Violazione della privacy e atti discriminatori

Così in Corea, mentre le cifre relative alla diffusione del virus hanno iniziato oggettivamente a migliorare, si sono avute le prime ricadute in termini di violazioni dei diritti, dovute alla raccolta massiccia e relativa diffusione di dati sensibili da parte delle autorità.

Si ha notizia di numerose discriminazioni: negozi costretti a chiudere perché risultati frequentati da una persona poi rivelatasi positiva ai test, presunti tradimenti scovati attraverso i tracciati ed esposti al pubblico ludibrio sui social, ricatti nei confronti di ristoranti da parte di fantomatici untori che minacciavano di contagiare i clienti.

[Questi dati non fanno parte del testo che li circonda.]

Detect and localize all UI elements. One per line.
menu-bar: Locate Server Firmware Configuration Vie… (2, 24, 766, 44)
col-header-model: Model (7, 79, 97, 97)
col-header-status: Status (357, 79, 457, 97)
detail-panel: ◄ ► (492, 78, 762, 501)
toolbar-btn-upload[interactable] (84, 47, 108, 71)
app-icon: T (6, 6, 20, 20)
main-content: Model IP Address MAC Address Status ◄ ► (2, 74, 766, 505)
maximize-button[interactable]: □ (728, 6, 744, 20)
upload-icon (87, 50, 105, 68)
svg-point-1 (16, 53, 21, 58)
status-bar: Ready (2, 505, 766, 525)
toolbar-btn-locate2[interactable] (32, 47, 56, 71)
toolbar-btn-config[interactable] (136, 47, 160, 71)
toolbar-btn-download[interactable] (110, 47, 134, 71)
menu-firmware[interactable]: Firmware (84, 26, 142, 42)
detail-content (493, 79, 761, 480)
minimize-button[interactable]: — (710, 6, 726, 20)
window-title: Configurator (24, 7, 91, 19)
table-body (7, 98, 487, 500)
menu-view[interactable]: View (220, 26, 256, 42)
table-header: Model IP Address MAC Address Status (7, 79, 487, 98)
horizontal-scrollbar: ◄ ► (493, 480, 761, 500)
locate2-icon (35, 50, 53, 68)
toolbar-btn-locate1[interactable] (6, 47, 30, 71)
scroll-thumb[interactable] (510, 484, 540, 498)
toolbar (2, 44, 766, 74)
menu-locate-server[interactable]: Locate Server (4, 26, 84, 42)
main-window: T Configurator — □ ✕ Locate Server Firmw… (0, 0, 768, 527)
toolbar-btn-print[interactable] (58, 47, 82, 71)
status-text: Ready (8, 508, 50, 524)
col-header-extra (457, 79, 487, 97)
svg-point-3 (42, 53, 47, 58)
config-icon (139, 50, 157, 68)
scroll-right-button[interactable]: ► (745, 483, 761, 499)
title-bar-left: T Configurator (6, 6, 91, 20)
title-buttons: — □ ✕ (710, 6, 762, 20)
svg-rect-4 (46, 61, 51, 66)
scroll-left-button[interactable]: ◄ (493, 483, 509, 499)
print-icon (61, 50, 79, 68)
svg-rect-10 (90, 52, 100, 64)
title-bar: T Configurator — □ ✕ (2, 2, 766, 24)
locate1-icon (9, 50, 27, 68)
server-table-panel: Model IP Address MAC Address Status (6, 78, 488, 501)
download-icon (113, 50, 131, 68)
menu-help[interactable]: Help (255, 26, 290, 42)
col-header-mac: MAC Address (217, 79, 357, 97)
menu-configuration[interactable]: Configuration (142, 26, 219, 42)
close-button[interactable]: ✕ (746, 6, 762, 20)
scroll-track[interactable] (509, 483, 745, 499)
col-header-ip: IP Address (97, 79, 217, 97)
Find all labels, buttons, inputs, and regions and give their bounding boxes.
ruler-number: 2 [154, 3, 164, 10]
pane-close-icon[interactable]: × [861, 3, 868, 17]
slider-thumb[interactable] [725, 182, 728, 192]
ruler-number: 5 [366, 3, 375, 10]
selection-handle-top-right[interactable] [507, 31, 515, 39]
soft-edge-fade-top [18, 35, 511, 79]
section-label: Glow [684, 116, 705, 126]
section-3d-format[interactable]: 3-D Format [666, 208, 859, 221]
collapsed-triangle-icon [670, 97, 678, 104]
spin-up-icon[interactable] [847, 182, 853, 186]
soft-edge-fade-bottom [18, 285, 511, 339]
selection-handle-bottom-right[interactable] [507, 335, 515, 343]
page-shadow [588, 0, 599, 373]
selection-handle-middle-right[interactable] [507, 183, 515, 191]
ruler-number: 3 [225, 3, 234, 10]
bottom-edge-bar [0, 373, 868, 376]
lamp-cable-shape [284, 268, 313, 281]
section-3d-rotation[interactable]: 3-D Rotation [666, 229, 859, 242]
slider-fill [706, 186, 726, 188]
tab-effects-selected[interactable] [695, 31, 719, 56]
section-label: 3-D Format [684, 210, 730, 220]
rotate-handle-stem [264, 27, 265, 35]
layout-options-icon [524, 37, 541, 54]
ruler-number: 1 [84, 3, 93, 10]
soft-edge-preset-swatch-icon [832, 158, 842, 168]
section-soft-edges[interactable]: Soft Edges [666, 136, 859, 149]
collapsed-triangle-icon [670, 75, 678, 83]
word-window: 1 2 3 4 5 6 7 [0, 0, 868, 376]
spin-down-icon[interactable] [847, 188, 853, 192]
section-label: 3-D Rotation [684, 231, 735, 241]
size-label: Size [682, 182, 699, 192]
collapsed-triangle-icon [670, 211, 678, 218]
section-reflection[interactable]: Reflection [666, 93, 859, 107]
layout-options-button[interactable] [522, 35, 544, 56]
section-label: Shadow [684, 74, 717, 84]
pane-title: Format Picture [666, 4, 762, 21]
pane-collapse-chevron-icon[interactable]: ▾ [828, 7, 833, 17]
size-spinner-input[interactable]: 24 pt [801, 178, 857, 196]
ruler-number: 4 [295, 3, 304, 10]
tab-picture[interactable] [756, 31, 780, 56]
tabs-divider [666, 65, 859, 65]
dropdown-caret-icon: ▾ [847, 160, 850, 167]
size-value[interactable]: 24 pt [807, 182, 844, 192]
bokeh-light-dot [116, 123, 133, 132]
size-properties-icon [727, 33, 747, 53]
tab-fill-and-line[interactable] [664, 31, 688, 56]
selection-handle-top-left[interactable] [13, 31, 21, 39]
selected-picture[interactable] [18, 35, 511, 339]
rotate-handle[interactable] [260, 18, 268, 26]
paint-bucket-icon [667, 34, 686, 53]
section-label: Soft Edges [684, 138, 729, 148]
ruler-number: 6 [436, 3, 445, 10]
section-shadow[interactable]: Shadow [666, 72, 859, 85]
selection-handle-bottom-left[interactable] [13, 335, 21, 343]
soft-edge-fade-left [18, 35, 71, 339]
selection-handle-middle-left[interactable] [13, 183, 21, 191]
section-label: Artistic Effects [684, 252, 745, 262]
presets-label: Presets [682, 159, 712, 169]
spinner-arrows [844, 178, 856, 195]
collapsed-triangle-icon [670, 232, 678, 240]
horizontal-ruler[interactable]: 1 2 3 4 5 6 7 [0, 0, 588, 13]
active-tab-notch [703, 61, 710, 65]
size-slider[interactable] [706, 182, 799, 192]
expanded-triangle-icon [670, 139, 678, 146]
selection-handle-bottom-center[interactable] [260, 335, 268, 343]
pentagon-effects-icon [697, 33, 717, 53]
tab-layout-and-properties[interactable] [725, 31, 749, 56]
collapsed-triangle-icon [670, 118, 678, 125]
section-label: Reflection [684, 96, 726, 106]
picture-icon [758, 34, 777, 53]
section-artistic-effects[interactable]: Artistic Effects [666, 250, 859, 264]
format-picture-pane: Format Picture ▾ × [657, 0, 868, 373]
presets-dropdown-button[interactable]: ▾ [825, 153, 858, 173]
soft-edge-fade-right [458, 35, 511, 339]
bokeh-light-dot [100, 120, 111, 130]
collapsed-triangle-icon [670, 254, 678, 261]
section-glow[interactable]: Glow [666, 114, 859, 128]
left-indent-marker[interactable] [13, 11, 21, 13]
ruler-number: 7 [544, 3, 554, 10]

Diritti umani sospesi: l’epidemia non giustifica tutto

E mentre in Italia il professor Gianni Rezza dell’Istituto superiore di sanità auspicava l’applicazione del modello coreano dicendo che le questioni di privacy «sono c……», la Corea del Sud aveva già dovuto tentare di correre ai ripari per le derive in corso. «Preoccupati che l’invasione della privacy possa scoraggiare i cittadini dal sottoporsi ai tamponi, i funzionari sanitari hanno annunciato a inizio marzo l’intenzione di perfezionare le linee guida per la condivisione dei dati per ridurre al minimo il rischio per il paziente», spiega ancora Frassineti.

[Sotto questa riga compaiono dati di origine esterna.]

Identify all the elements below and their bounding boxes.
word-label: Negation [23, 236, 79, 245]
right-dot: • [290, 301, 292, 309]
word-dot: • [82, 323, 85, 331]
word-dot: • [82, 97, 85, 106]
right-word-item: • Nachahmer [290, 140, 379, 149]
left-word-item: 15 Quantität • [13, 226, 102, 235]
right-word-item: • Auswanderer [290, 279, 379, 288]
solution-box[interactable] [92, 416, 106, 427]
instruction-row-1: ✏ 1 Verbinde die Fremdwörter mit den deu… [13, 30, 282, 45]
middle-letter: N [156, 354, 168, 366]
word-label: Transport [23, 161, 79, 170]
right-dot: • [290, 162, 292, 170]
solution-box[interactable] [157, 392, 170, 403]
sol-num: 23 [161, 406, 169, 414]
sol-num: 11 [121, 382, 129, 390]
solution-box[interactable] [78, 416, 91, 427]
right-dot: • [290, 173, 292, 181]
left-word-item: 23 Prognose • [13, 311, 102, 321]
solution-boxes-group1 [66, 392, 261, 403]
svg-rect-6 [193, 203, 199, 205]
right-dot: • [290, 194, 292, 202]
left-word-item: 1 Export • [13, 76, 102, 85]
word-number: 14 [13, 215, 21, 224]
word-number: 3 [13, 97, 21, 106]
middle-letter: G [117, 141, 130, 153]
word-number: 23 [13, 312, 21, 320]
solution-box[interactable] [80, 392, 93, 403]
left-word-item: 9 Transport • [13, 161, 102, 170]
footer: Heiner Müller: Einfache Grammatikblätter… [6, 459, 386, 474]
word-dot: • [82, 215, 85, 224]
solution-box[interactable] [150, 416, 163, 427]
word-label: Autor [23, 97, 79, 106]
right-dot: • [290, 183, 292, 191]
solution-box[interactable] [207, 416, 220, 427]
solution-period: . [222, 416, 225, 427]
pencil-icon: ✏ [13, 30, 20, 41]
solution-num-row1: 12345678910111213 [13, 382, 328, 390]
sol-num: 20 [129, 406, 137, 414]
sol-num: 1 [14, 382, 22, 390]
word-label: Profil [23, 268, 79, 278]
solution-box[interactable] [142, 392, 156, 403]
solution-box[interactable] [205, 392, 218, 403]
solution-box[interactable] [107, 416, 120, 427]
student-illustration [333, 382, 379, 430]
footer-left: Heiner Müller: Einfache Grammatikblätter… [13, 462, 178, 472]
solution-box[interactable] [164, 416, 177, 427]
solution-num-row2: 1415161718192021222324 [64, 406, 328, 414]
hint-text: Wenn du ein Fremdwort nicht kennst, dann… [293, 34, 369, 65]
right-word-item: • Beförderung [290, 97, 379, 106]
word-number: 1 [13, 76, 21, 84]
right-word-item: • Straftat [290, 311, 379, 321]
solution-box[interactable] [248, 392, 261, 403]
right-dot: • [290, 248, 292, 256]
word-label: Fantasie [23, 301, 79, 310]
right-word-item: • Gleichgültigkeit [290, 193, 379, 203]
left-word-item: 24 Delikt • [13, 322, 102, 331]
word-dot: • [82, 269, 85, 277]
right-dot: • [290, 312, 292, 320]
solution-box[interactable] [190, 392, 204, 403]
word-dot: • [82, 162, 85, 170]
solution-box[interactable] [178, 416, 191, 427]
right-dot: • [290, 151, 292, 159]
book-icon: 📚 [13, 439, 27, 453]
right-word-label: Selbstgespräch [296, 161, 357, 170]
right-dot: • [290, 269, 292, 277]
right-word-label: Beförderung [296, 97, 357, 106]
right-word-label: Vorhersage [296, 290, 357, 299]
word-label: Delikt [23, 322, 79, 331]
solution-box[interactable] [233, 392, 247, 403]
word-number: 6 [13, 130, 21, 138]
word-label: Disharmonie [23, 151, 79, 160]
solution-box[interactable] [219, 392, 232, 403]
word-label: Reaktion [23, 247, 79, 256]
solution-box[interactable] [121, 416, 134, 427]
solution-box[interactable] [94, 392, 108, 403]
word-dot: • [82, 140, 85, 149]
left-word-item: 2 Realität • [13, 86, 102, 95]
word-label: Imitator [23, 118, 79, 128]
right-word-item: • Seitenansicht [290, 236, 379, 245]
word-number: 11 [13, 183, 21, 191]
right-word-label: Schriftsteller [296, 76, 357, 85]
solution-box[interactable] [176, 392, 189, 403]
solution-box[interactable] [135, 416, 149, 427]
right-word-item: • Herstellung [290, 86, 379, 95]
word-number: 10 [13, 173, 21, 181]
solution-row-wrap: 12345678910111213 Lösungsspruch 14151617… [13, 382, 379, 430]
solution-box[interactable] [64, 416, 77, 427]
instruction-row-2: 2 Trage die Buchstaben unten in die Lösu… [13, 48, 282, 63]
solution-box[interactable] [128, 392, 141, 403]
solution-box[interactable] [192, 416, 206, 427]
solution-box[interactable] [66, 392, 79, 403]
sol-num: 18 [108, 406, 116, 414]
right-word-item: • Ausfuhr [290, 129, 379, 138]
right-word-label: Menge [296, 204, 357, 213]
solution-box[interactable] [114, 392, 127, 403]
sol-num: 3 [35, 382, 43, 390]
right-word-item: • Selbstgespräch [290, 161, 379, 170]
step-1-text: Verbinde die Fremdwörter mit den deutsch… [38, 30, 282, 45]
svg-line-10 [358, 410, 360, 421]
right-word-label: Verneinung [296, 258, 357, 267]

La direttrice del Centro coreano per il controllo e la prevenzione delle malattie, Jeong Eun-kyeong, ha riconosciuto infatti «che gli interessi pubblici tendono a essere enfatizzati più dei diritti umani degli individui quando si tratta di malattie infettive» e che per questo «equilibreremo il valore della protezione dei singoli diritti umani e della privacy e il valore della difesa dell’interesse pubblico nella prevenzione delle infezioni di massa».

Quelle riportate appena sopra non sono le uniche degenerazioni collegate alla diffusione dei dati: «Una volta che questi dati vengono resi pubblici ognuno può fare l’uso che vuole e non c’è limite», prosegue Avvenuti, che prospetta anche rischi concreti per la sicurezza nazionale.